**Task description:** Please write out, exactly as given, the line that contains "Game Highli" and all lines that follow it through the end of the listing, and nothing else.

**Data shown:**
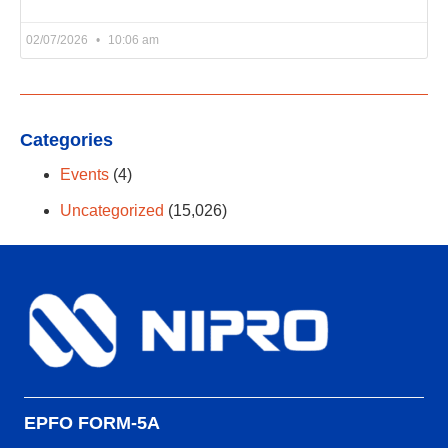
02/07/2026
10:06 am
Categories
Events
(4)
Uncategorized
(15,026)
EPFO FORM-5A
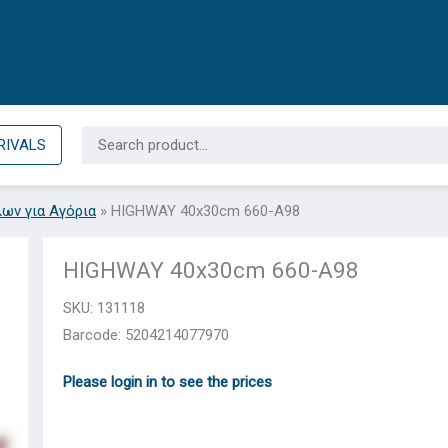
Search
RIVALS
for:
λων για Αγόρια
»
HIGHWAY 40x30cm 660-A98
HIGHWAY 40x30cm 660-A98
SKU:
131118
Barcode: 5204214077970
Please login in to see the prices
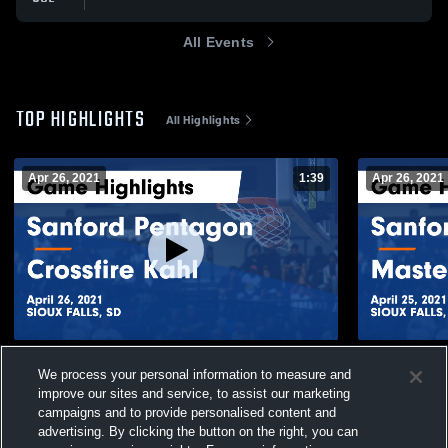
All Events
TOP HIGHLIGHTS
All Highlights
Apr 26, 2021
1:39
Apr 26, 2021
Sanford Pentagon vs Crossfire Kahl Game
Sanford Pen
We process your personal information to measure and
Highlights - April 26, 2021
Game Highli
improve our sites and service, to assist our marketing
209
Views
78
Views
campaigns and to provide personalised content and
advertising. By clicking the button on the right, you can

**Written reply:**
Game Highli
improve our sites and service, to assist our marketing
209
Views
78
Views
campaigns and to provide personalised content and
advertising. By clicking the button on the right, you can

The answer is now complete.